I wrote these three articles over the weekend and thought I’d hook them together and send them out all at once.

You’ll find some connections among them.

For those of you emailing me about my recent activities…

In the last three months, I’ve been dong a lot of painting. The canvases are all about…well, I don’t have an overall title for them, but it’s somewhere in the neighborhood of “new languages,” “invented languages,” and “imagined languages.”

Hoping to get back in the studio soon to record new piano music. I’d like to put out a new CD or two this year.

My weekly online radio show continues. Don’t know for how long. Visit my site to click in and pick up older shows in the archive.

I’m working out some thorny technical issues to bring back an e-book version, with revisions and updates, of AIDS INC., my first book, published in 1988.

I’m still offering my course for home schoolers and adults, LOGIC AND ANALYSIS. See my site for details. I recently sold a copy to a private-school teacher in the San Diego area. He’ll be giving it as a course to his class in the fall. That’ll be interesting.

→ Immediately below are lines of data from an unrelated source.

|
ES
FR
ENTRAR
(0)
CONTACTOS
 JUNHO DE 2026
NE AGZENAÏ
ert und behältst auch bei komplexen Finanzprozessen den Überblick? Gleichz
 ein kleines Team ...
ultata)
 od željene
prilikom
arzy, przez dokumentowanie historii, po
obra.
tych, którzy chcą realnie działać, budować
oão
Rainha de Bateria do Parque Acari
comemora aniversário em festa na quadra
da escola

I have a concept for a new course, for alternative health practitioners. I’m trying to connect with someone who does lots of natural-health seminars for professionals. He would do his presentation, and then I would offer an extensive seminar called A CRITICAL ANALYSIS OF THE THEORY AND PRACTICE OF MODERN MEDICINE. Lots of explosive information there.

(Update: Since the time this posting, the book AIDS Inc, and the Logic and Analysis course are part of The Matrix Revealed collection)

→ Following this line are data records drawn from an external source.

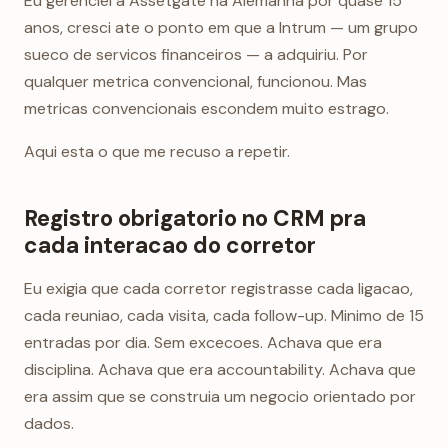
Eu gerenciei a Assetgate na Alemanha por quase 15
anos, cresci ate o ponto em que a Intrum — um grupo
sueco de servicos financeiros — a adquiriu. Por
qualquer metrica convencional, funcionou. Mas
metricas convencionais escondem muito estrago.
Aqui esta o que me recuso a repetir.
Registro obrigatorio no CRM pra
cada interacao do corretor
Eu exigia que cada corretor registrasse cada ligacao,
cada reuniao, cada visita, cada follow-up. Minimo de 15
entradas por dia. Sem excecoes. Achava que era
disciplina. Achava que era accountability. Achava que
era assim que se construia um negocio orientado por
dados.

Okay. Here are the three articles for today.


TIBETAN WISDOM THEN AND NOW

There’s a local church in my neighborhood that brings in Tibetan monks once a year to do a sand painting.

For a few days, the Monks use colored sands to create a complex mandala on a table.

You can Google that kind of painting and see some images.

At this service on Easter, the monks destroyed the mandala. They always do that. That’s their gig. They make it and then they whisk it away into dust.

I wasn’t at the service (I break out in hives at churches and I also make nasty comments in the middle of proceedings. I think my remarks are penetrating, but no one else does.). But from second and third-hand comments, I gather that an array of reasons was given to the congregation, to explain why the monks get rid of the sand painting after they’ve completed it.

One, they were “transmuting” the painting. Two, they were now using the sand to create “healing.” Three, they were giving people small envelopes of sand to “spread the healing/creation.” Four, they were illustrating the ineffable or transient nature of all things.

I claim these are all phony reasons. Superficial food for audience. Jive for the rubes.

In the ancient Tibetan tradition, the creation of art (I’m giving this in shorthand) had a purpose: to reveal that the universe is a product of mind. Period. The universe, then, isn’t some intrinsically sacred entity, it’s a work of art…and if it can be vividly and deeply perceived as such, the adept (artist) can then spontaneously delete pieces of physical reality (chair, table, tree) and/or insert pieces of his own invented reality into universe. E.g., horse galloping across a tomato.

Further, to really qualify as an adept, you also have to able to destroy (as in DESTROY) what you create. Not disperse it or turn it into some healing force or blow magic dust on a crowd with it. No.

You might find useful information about this whole process if you Google “deity visualization” along with an author named John Blofeld.

As I say, I’m shorthanding it.

Anyway, starting from a long time ago, the Tibetans clogged up their own technique of creative work with immense amounts of ceremonial baggage and ritual and “preparation.” For reasons their teachers spelled out to students, you couldn’t go straight into creating their kind of art. You had to approach it from a long way off, and you had to endure all sorts of introductory strain before you walked through the door.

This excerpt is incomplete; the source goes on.